Die prozessualen Nebenentscheidungen folgen aus §§ 91, 709 ZPO.
Rechtsbehelfsbelehrung:
A) Gegen dieses Urteil ist das Rechtsmittel der Berufung für jeden zulässig, der durch dieses Urteil in seinen Rechten benachteiligt ist,
1. wenn der Wert des Beschwerdegegenstandes 600,00 EUR übersteigt oder
2. wenn die Berufung in dem Urteil durch das Amtsgericht zugelassen worden ist.
Die Berufung muss innerhalb einer Notfrist von einem Monat nach Zustellung dieses Urteils schriftlich bei dem Landgericht Essen, Zweigertstr. 52, 45130 Essen, eingegangen sein. Die Berufungsschrift muss die Bezeichnung des Urteils, gegen das die Berufung gerichtet wird, sowie die Erklärung, dass gegen dieses Urteil Berufung eingelegt werde, enthalten.

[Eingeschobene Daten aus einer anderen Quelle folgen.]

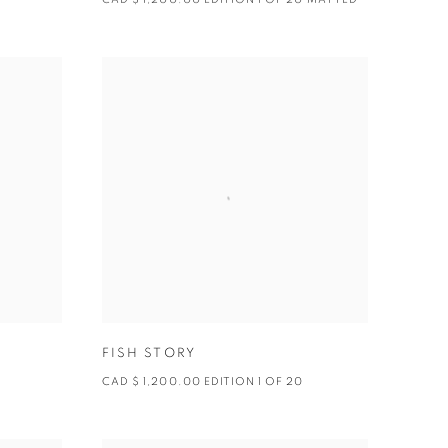
FISH STORY
CAD $ 1,200.00 EDITION 1 OF 20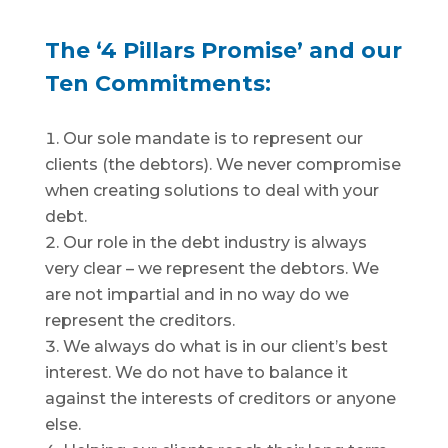
The ‘4 Pillars Promise’ and our
Ten Commitments:
Our sole mandate is to represent our
clients (the debtors). We never compromise
when creating solutions to deal with your
debt.
Our role in the debt industry is always
very clear – we represent the debtors. We
are not impartial and in no way do we
represent the creditors.
We always do what is in our client’s best
interest. We do not have to balance it
against the interests of creditors or anyone
else.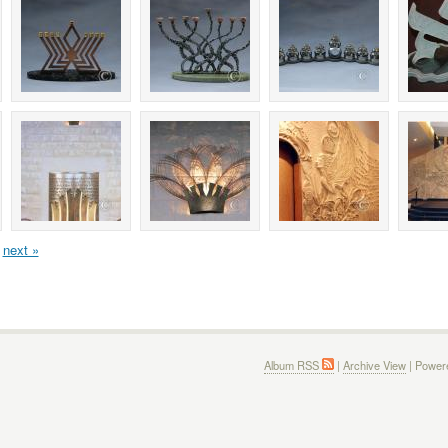
next »
Album RSS
|
Archive View
| Power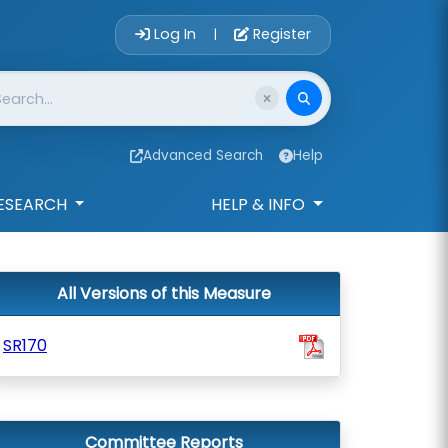
Account Login 
Log In
Register
|
Advanced Search
Help
ESEARCH
HELP & INFO
All Versions of this Measure
SR170
Committee Reports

Die Berufung ist, sofern nicht bereits in der Berufungsschrift erfolgt, binnen zwei Monaten nach Zustellung dieses Urteils schriftlich gegenüber dem Landgericht Essen zu begründen.

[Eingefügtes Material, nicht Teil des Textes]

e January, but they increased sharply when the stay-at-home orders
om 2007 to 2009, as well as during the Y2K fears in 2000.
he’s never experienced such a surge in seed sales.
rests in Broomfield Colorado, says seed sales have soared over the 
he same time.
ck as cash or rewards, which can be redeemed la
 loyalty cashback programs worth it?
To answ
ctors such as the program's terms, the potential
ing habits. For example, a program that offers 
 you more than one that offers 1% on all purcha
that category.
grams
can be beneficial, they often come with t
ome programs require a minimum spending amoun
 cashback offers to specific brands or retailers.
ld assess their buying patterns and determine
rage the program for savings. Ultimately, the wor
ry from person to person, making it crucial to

Die Parteien müssen sich vor dem Landgericht Essen durch einen Rechtsanwalt vertreten lassen, insbesondere müssen die Berufungs- und die Berufungsbegründungsschrift von einem solchen unterzeichnet sein.
Mit der Berufungsschrift soll eine Ausfertigung oder beglaubigte Abschrift des angefochtenen Urteils vorgelegt werden.

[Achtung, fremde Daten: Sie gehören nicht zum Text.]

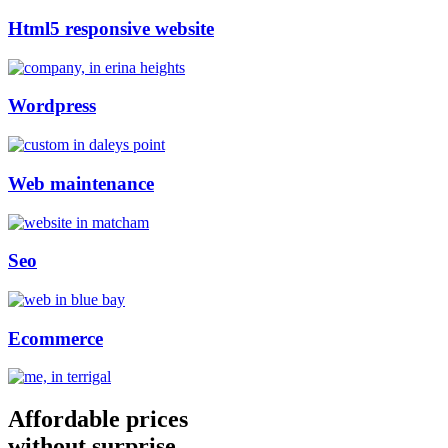
Html5 responsive website
Wordpress
Web maintenance
Seo
Ecommerce
Affordable prices
without surprise.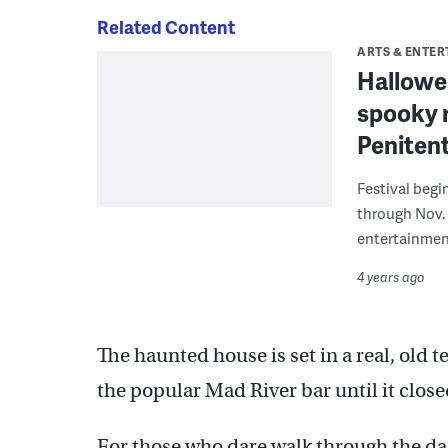
Related Content
ARTS & ENTE
Hallowee
spooky r
Penitent
Festival begi
through Nov. 
entertainmen
4 years ago
The haunted house is set in a real, old 
the popular Mad River bar until it clos
For those who dare walk through the da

B) Gegen die Streitwertfestsetzung ist die Beschwerde an das Amtsgericht Gelsenkirchen statthaft, wenn der Wert des Beschwerdegegenstandes 200,00 EUR übersteigt oder das Amtsgericht die Beschwerde zugelassen hat. Die Beschwerde ist spätestens innerhalb von sechs Monaten, nachdem die Entscheidung in der Hauptsache Rechtskraft erlangt oder das Verfahren sich anderweitig erledigt hat, bei dem Amtsgericht Gelsenkirchen, Bochumer Str. 79, 45886 Gelsenkirchen, schriftlich in deutscher Sprache oder zur Niederschrift des Urkundsbeamten der Geschäftsstelle einzulegen. Die Beschwerde kann auch zur Niederschrift der Geschäftsstelle eines jeden Amtsgerichtes abgegeben werden.
Ist der Streitwert später als einen Monat vor Ablauf dieser Frist festgesetzt worden, so kann die Beschwerde noch innerhalb eines Monats nach Zustellung oder formloser Mitteilung des Festsetzungsbeschlusses eingelegt werden.